Monday, September 25, 2006

Stereochemistry


One of my reasons for writing this blog is to communicate with my sister. In particular, we’ve been shooting around the notion of doing an art/science project together, and this is a forum for ideas. To do a project, we need concept, and that requires looking into our lives to find the ways in which we reflect and contrast one another. It occurred to me that our project should be about non-superimposable mirror images, about things that seem the same but are opposites, and about things that are inside out and right side in. Take for example this picture. In this picture, my sister and I appear to have assumed the same pose, but not quite. My left leg is in the same position as her right leg, and her right arm is in the same position as my left arm. We even have injuries on opposite knees. One could say that we have not struck the same pose at all; we have assumed opposite poses. My pose is totally incompatible with her pose, or rather her pose is totally incompatible with mine.

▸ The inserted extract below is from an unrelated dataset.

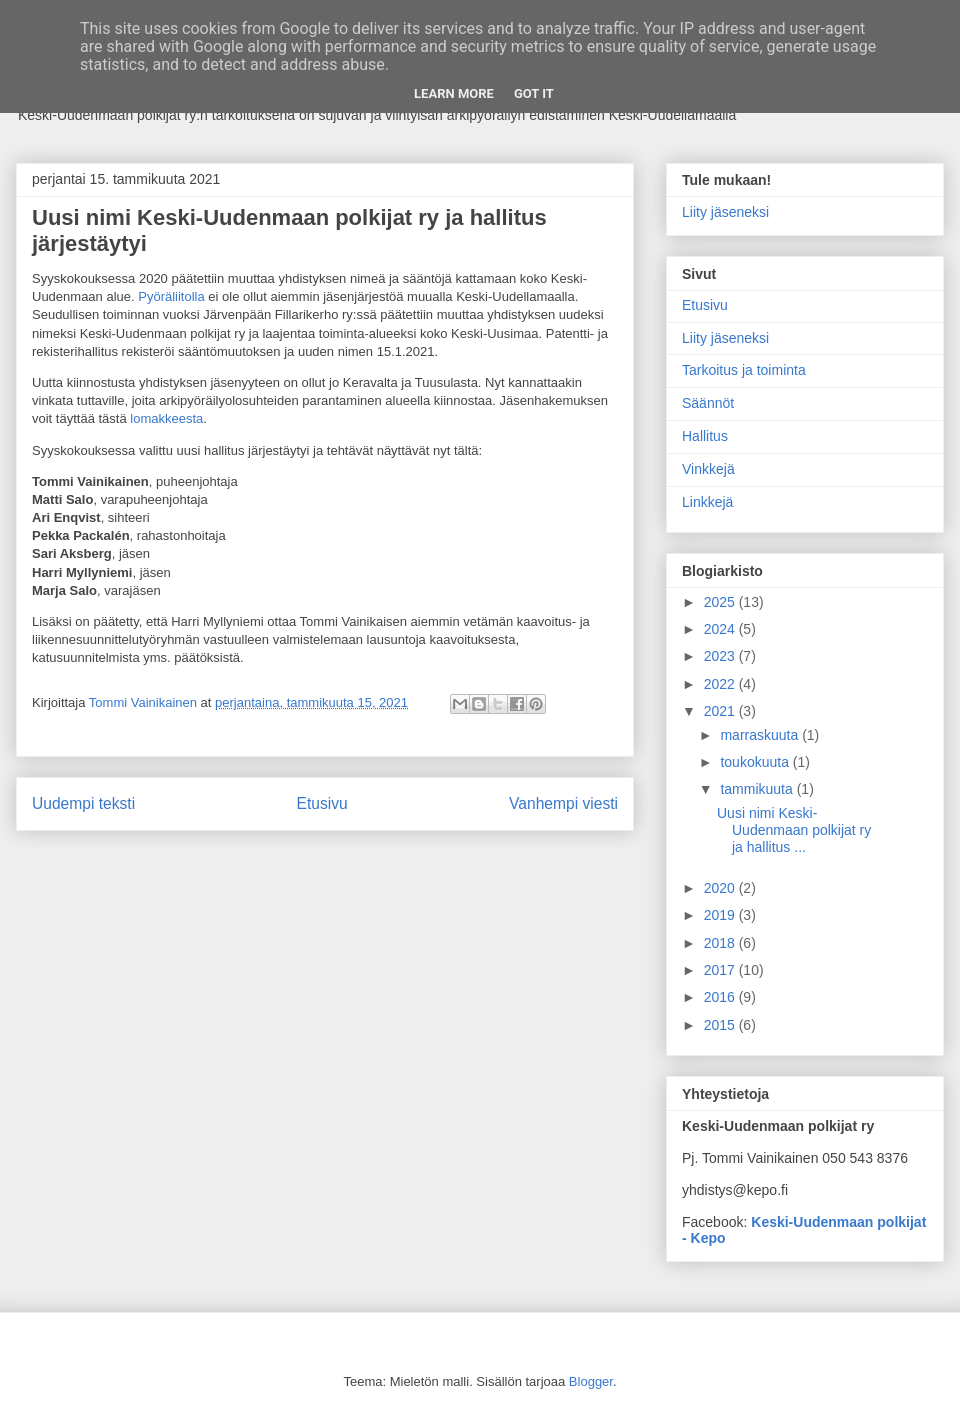 This screenshot has width=960, height=1421. I want to click on 2015, so click(721, 1025).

We are related as non-superimposable mirror images. My image is a reflection of hers. This happens everywhere. For example, Luis Pasteur discovered that tartaric acid forms two unique crystals, which are mirror images of one another. One consequence of nature is that only one type of crystal is used. Tartaric acid has a stereocenter, meaning that it has a center of asymmetry. As a result, it can have “Regina stereochemistry” or “Ginevra stereochemistry.” Nature has opted to use only one flavor of stereochemistry. It is kind of like a world in which only right hands exist, and no left hands. This is a result of nature’s tendency towards repetition and self-recognition. (To extend the analogy to its limits, it is easiest for two people to shake hands if both people extend their right hands.)

This whole thing is about seeing each other eye to eye, (that is, left eye to right eye and right eye to left eye). It is about having a more complete view of the world by accepting the things that make us distinct and the things that tie us together. Our project can entail assembling images that reflect this duality and how this duality is true to nature and defies nature.